Age UK gives Chancellor Budget Day warning

Almost three million hospital bed days have been lost between June 2010 and January 2016, at a cost of £910 million, according to a new report by Age UK.

Findings for the charity reveal that between just two years – Jan-Dec 2014 and Jan-Dec 2015 – there has been a 28.4 per cent increase in the number of hospital days lost due to a lack of social care provision available for people being discharged from hospital. This increase came in the first year of the Better Care Fund when it was hoped that pooled funding would reduce delayed discharges.

Cuts to community health and social care services have meant the NHS has wasted bed-days while patients wait for the right care and support in the right place to become available.

Age UK says there has been a 3.8 per cent increase in bed days lost awaiting a nursing home placement or availability since 2014 and a 9.2 per cent increase in bed days lost awaiting a residential home placement.

Calls to Age UK’s free Advice Line on delayed discharge have almost doubled in the last three years.

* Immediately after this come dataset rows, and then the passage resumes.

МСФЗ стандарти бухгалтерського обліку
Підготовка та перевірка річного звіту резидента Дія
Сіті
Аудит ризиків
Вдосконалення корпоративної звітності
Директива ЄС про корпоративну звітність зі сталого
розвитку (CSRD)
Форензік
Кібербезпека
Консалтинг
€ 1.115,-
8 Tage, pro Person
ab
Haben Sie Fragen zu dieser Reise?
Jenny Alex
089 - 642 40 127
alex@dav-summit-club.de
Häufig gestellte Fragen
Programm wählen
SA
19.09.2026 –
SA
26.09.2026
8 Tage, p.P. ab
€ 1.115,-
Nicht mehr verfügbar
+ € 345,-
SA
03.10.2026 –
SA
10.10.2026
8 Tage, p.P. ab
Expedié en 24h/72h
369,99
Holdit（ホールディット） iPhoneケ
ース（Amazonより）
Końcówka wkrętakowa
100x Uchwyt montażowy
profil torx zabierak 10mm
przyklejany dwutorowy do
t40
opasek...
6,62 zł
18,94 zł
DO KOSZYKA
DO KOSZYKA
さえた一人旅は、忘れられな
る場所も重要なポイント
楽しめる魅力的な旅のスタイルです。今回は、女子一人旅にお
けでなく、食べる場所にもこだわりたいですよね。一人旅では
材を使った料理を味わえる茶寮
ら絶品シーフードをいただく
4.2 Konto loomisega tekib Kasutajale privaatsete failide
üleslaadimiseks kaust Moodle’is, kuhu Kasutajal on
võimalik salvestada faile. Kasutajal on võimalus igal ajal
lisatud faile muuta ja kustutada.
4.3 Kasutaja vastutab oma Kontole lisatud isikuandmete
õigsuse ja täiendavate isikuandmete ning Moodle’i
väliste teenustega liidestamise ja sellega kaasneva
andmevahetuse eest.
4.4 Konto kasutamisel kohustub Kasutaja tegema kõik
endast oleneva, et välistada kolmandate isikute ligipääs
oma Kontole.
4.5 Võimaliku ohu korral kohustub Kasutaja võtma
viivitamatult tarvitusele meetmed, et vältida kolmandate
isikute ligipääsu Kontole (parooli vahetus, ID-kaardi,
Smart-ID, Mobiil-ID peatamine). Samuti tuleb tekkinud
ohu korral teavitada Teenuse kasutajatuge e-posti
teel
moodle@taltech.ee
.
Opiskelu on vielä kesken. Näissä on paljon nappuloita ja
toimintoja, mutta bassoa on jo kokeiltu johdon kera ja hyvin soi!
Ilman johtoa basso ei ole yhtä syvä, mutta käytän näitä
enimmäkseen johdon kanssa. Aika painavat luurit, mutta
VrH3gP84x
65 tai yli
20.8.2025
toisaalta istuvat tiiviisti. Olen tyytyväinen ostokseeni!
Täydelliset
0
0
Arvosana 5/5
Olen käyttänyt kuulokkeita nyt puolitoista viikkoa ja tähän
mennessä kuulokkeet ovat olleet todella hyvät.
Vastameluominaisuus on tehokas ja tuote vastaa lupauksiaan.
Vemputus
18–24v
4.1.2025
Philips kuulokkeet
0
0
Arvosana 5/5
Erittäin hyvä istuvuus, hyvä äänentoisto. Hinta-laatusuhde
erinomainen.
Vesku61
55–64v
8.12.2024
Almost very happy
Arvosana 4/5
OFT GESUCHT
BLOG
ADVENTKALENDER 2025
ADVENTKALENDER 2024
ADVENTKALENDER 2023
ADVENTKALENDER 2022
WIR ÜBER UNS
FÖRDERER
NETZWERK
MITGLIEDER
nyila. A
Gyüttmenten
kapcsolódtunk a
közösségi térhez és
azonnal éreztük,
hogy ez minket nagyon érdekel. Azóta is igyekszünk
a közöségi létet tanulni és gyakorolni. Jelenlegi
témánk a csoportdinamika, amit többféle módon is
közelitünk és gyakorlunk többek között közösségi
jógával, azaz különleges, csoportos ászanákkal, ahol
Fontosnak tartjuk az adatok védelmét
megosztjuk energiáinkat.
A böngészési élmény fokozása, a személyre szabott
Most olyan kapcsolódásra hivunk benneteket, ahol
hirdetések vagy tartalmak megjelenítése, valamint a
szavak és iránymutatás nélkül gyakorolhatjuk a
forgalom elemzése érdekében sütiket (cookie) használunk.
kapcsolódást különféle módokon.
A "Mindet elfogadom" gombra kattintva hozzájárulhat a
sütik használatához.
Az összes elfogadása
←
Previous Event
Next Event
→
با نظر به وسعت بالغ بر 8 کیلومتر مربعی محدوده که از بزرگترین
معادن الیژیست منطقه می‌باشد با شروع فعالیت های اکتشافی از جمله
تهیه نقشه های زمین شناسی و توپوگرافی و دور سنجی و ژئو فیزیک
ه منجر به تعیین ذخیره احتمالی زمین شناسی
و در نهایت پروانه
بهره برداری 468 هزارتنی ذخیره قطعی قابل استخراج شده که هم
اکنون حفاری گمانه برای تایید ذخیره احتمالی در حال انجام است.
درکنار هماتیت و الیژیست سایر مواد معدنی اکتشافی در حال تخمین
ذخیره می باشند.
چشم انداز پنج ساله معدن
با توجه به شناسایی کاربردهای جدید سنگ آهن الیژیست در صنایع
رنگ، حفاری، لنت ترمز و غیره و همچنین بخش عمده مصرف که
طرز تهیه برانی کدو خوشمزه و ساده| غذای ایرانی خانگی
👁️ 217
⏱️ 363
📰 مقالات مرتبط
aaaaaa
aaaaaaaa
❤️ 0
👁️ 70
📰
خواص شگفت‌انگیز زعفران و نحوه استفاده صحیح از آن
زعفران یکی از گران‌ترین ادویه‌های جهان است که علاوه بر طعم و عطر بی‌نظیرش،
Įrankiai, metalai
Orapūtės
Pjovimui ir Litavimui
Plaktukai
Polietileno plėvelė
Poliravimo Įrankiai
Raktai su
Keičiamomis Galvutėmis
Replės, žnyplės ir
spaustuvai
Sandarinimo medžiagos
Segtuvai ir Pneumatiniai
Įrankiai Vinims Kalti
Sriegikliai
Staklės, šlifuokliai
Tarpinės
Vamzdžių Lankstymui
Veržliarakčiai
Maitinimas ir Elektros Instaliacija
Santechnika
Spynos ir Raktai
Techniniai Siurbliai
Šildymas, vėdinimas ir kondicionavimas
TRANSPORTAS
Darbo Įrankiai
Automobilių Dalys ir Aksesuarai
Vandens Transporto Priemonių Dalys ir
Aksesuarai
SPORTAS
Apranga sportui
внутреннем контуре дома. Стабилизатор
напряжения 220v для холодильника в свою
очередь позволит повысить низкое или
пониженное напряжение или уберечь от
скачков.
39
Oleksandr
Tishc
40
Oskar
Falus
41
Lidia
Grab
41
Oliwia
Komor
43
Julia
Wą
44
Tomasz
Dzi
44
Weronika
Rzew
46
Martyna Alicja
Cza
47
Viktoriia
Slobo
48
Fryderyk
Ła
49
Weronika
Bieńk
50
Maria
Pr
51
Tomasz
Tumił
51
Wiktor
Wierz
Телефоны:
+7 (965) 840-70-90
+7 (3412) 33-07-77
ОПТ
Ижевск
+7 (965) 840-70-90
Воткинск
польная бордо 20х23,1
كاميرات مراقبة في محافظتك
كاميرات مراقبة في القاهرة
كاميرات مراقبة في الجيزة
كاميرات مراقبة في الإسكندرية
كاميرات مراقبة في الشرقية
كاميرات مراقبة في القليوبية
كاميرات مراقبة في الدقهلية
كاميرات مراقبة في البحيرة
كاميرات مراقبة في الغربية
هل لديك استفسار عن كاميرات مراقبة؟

The Charity argues that a combination of acute shortages of good health and care services to help older people recover, poor co-ordination and sometimes downright buck passing between the NHS and care services, and a lack of information and general confusion about what’s available and who is responsible for paying for care are the main problems behind most delayed discharges of older people from hospital wards.

Age UK’s charity director, Caroline Abrahams, said: “These statistics and our accompanying report describe the slow motion car crash that occurs when you underfund the social care services that allow older people to be safely discharged from hospital – this at a time when demand for such services is constantly rising because our population is ageing.

“This awful situation represents a staggering waste of public funds that also hurts vulnerable older people and their families. It is why we believe the Government should urgently look again at the funding being provided for these kinds of services, acknowledge the need for substantially more investment, and take action to plug the all too obvious funding gaps.”